Tutorial: Harmonize the Basic Fixture

This tutorial uses the small fixture in examples/basic/ to show the full local workflow without requiring network access. Run it from a clone of the omicsmeta repository so the example files are available.

Install

python -m pip install omicsmeta

If you are editing the repository, install from the source checkout instead:

python -m pip install -e ".[dev,docs]"

Run Harmonization

omicsmeta harmonize examples/basic/metadata.tsv \
  --output examples/basic/harmonized.tsv \
  --unmapped examples/basic/unmapped.tsv \
  --unmapped-summary-output examples/basic/unmapped_summary.tsv \
  --sample-output examples/basic/samples.tsv \
  --report examples/basic/qc_report.html

Inspect Outputs

The detailed output contains accepted ontology mappings:

head examples/basic/harmonized.tsv

The sample-wide table contains one row per input sample:

head examples/basic/samples.tsv

The unmapped summary is the best starting point for manual curation:

cat examples/basic/unmapped_summary.tsv

Benchmark the Fixture

Compare accepted direct mappings against the expected known-answer table:

python scripts/benchmark_mapping.py \
  --input examples/basic/metadata.tsv \
  --truth examples/basic/expected_harmonized.tsv \
  --output-json examples/basic/benchmark.json

The benchmark reports precision, recall, and F1 overall and by semantic field.
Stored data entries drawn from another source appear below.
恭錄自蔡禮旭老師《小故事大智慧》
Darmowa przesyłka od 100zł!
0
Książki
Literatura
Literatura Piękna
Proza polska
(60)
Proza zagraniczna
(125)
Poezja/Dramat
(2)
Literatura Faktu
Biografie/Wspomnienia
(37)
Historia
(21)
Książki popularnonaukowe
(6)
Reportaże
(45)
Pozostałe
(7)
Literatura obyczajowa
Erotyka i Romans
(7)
Inferred terms are excluded from this score so the metric reflects direct mapping behavior.

Run the Bundled Suite

The repository also includes a manifest of known-answer cases that covers the basic fixture and several GEO-style snippets:

python scripts/benchmark_mapping.py \
  --manifest benchmarks/known_answer_suite.tsv \
  --output-json benchmark_suite.json